中国で解放軍関係者が創業したというファーウェイ(華為技術) は、てっきり携帯電話の会社だと思っていたが、アップルウォッチに触発されたか、IT端末腕時計を開発したようで、その宣伝をしていた。それも正直に「我々には時計のデザインの経験がないので、専門の時計デザイナーに依頼した。」と言っているから面白い。でも、百何十種類の文字盤のデザインを作ったという。いずれも、最新の時計の文字盤と遜色ない。現物を手に取ったわけではないが、モデルさんの動作を見ると、リューズに触れるとデザインが変わったような気がした。
今年の見本市で一番面白かったのは、シャープのロボホンである。高さは20センチ弱、手に持ってみると、頭の方がややずっしりとくるが、重さは390gくらいである。いただいたパンフレットのキャッチコピーは「ロボホンは、ちょっと変わった電話です。見てのとおり、ヒトの形をしています。だからロボホンにだったら話しかけてしまう。ロボホンも、あなたのことをもっと知りたい。あなたと同じ音を聞き、同じ景色を見て、そして、同じ夢を見ていたい。それが、小さなロボホンの大きな夢。さあ、ロボホンを持って出かけてみませんか。ココロ、動く電話。」
というもので、あまりに情緒的過ぎてよくわからない宣伝文句だ。でもこれで、電話、メール、音声認識、簡単な会話、プロジェクターなどに加えて、歩いたり踊ったりする。買い物の項目を覚えてくれたり、写真を撮ってくれたり、メールの着信を知らせてくれたりする。電話するときなど、万歳スタイルだし、踊る姿はなかなか滑稽だ。なるほど、これだと愛着が湧くだろう。ひっくり帰ったら起きあがれるのかと思うが、身体を前後に動かして器用に起きてくる。

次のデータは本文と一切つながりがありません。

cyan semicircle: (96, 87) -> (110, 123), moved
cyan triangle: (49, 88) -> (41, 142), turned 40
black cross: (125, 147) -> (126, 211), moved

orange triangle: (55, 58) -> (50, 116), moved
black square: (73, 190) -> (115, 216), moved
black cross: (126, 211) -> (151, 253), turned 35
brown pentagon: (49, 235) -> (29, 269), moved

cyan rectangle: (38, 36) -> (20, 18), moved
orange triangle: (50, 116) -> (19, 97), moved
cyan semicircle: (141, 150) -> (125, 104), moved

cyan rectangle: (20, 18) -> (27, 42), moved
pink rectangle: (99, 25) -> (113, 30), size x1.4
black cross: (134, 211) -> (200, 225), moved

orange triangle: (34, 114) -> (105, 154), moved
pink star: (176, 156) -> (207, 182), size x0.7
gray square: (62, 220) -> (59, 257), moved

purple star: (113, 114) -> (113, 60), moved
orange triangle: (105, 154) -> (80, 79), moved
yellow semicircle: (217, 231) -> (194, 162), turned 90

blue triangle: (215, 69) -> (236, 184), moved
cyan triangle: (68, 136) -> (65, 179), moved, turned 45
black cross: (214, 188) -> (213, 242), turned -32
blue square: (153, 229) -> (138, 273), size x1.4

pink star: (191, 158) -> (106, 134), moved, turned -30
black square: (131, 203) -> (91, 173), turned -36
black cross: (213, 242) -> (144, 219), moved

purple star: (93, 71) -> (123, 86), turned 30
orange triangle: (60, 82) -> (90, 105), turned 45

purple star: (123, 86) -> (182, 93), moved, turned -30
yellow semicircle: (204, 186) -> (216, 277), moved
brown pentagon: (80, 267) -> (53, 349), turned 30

売れるのかなぁという気がするが、かってソニーの愛犬ロボットといわれた「アイボ」のように、一定のマニアはいるだろう。これに購入者の作ったソフトウェア(アプリケーション)が動くようにすれば、今度はITオタクも買うだろう。それだったら、私だって買いたいくらいだ。スマートフォンが人気を博した最大の理由がそれだと思っている。だから、なかなか面白い製品を作ったといえるが、その反面、液晶がコケて経営危機が現実のものとなったシャープだというのに、こんな元気が残っていたのかとも思う。いずれにせよ、今後の発展を期待したい。
なお、パナソニックのブースに近づくと、本物のブラジル人ダンサーが、サンバを踊っていた。製品とどういう関係にあるのかよく分からないが、面白くて、ついレンズを向けてしまった。